Questions this paper helps answer

What is cFreD and what problem does it address? cFreD is a Conditional Fréchet Distance metric designed to evaluate text-conditioned generation by measuring both visual fidelity and alignment with the input prompt.
Why are FID and CLIPScore insufficient for text-to-image evaluation? FID can reward realistic image distributions even when images do not match their prompts, while CLIPScore focuses on image-text similarity without fully capturing visual quality.
How well does cFreD correlate with human preferences for text-to-image generation? Across HPDv2, Gen-AI Bench, PartiPrompts, and COCO evaluations, cFreD achieves the strongest average correlation and rank accuracy among the statistical metrics compared in the paper.
Does cFreD extend beyond text-to-image generation? Yes, the paper applies the same conditional formulation to text-to-video evaluation and reports the highest average rank accuracy across T2VQA-DB and EvalCrafter among the statistical metrics tested.
What makes cFreD practical for future benchmarks?
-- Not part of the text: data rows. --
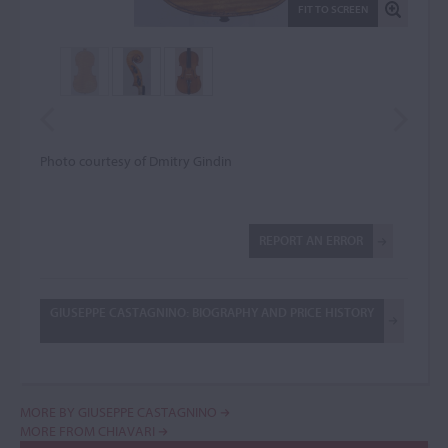
FIT TO SCREEN
Photo courtesy of Dmitry Gindin
REPORT AN ERROR
GIUSEPPE CASTAGNINO: BIOGRAPHY AND PRICE HISTORY
MORE BY GIUSEPPE CASTAGNINO
MORE FROM CHIAVARI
It requires no human-preference training, can use modern vision and text encoders, and is released as an open-source toolkit, making it a plug-and-play evaluation option for new text-conditioned generative models.

Main contributions

The paper adapts Conditional Fréchet Distance to text-to-image and text-to-video synthesis, giving the community a unified statistical metric that accounts for conditioning information.
cFreD consistently outperforms FID, CLIPScore, CMMD, and FDDINOv2 in average human-preference correlation and rank accuracy across the paper's text-to-image benchmark suite.
The text-to-video results show that cFreD generalizes to temporal generation, matching or exceeding established video metrics in rank accuracy without requiring task-specific human-preference training.
Robustness experiments show that cFreD responds sensibly to image corruptions and text perturbations, while FID can miss prompt-image misalignment because it observes only image statistics.
The paper includes a broad backbone analysis showing that modern transformer-based encoders improve alignment with human judgments and that InceptionV3 is no longer the best default choice for this kind of evaluation.

Limitations and cautions

cFreD is still a statistical proxy for human judgment rather than a replacement for carefully designed human studies, but its strong rank accuracy makes it a valuable scalable screening tool when human evaluation is costly.
The metric depends on the choice of image and text encoders, so future work can continue improving cFreD as stronger multimodal backbones become available; the paper's ablations already provide useful guidance for selecting those encoders.
The reported evaluations focus on available image and video preference datasets, leaving specialized domains such as medical, satellite, and scientific imagery as promising next areas to validate the same conditional formulation.
cFreD summarizes distribution-level behavior rather than providing detailed per-sample explanations of every failure, which makes it best suited for benchmark-level comparison while complementary diagnostic tools can inspect individual examples.
The formulation assumes useful paired conditioning information, so extensions to multi-condition settings such as ControlNet or audio-to-video generation are natural follow-up directions; the paper explicitly points to this broader applicability.

How to read this result

This paper is best read as a strong practical contribution to generative-model evaluation: cFreD preserves the simplicity and scalability of statistical metrics while much better reflecting human judgments about whether generated images and videos are both high quality and faithful to their prompts.